Strateji genel amaçken, taktik bu amaca ulaşmadaki araçtır. Ünlü stratejisyen Carl von Clausewitz taktik ile strateji arasındaki ilişkiyi tanımlarken; “taktik askeri birlikleri muharebeler için, strateji ise muharebeleri nihai savaş için kullanma sanatıdır” demektedir. Hangi askeri birliğin, hangi küçük muharebede ve hangi ölçekte kullanılacağının tespiti bu muharebelerin neticesi olan nihai savaş ile ilgili bir hedef belirlemesi ile yapılabilir. Bu çift yönlü bir ilişkidir. Stratejik yönelişi belirlenmemiş bir ordunun birbirinden bağımsız küçük muharebelerde tek tek başarılar kazanması nihai kaderini belirleyici olamaz. Aynı şekilde, stratejik yönelişi teorik olarak ortaya konmuş olmakla birlikte, bu yönelişin küçük muharebeler şeklindeki taktik altyapısı kurulamamış bir ordunun da başarılı olması mümkün değildir (Davutoğlu, 2001: 31).
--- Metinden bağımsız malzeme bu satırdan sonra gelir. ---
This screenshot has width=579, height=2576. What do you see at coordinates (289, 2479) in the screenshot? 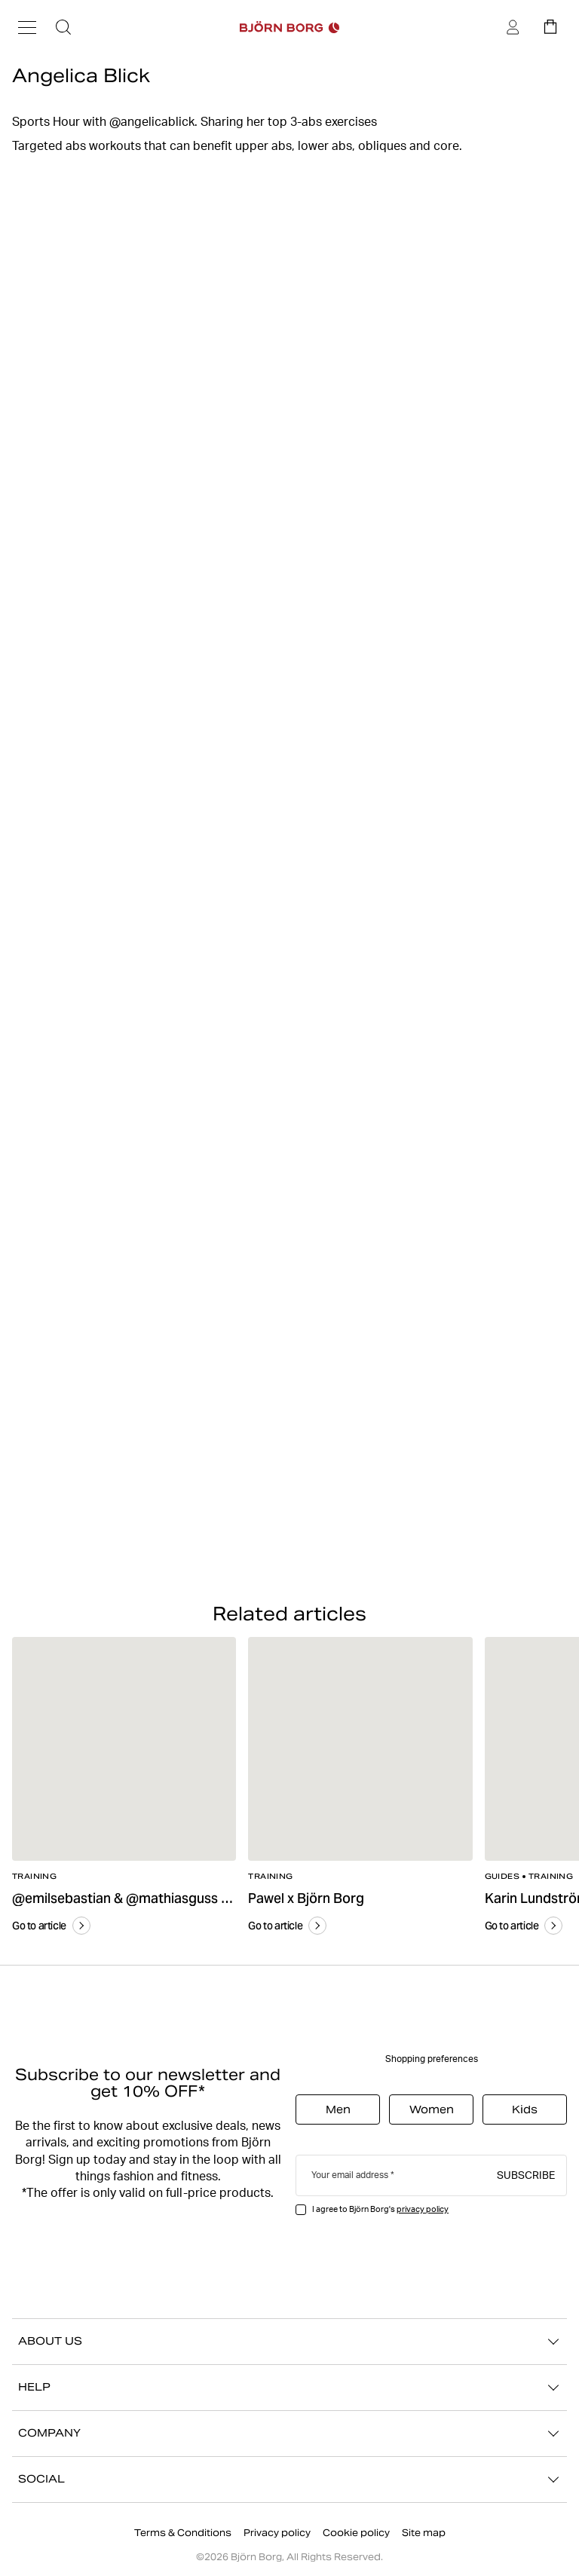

1.1.4.3 Strateji ve program

Program herhangi bir amacın gerçekleştirilmesi için gerekli olan aşama ve adımları her birinden sorumlu olan kimseleri ve her birisinin süresini gösteren dokümanlar olarak tanımlanmaktadır (Çomaklı vd, 2007: 21). Program, planların ayrıntılarını açıklar ve kısa süre ile ilgilidir. Program bir dilek olarak tam belirlilik hallerini ve çok kısmi riskleri içerir. Program faaliyetlerin sürelerini, uygulanacakları yeri, kimler tarafından nasıl yapılacağını ayrıntıları ile tanımlar. Programların somutluk dereceleri çok yüksek esneklikleri ise çok düşüktür (Pamuk vd, 1997: 23).

Strateji örgütlerde oluşacak tüm olay ve hareketlerin uzun süre içinde öngörülmesini ve bunların örgütün amaçları yönünden değerlendirilmesi ve seçilmesini gerektirir. Programlar bir defa kullanılan planlardan oluşmaları ile politika ve stratejilerden ayrılırlar (Güçlü, 2003: 69).

(25)

1.1.4.4 Strateji ve yöntem

Yöntem kullanılış özelliği açısından politikaya benzer bir kavramdır. Politika ve strateji geniş bir alan ya da temel bir sorunu ele almasına karşılık, yöntem, normal olarak politikanın veya stratejinin uygulanış şeklini ele alır. Bu bakımdan strateji ve politika kapsam bakımından yöntemden daha geniş kavramlardır. Yöntem ile programın ortak yönleri ise uygulamaya daha yakın olmaları ve bir işi veya işlemi ilgilendirmeleridir.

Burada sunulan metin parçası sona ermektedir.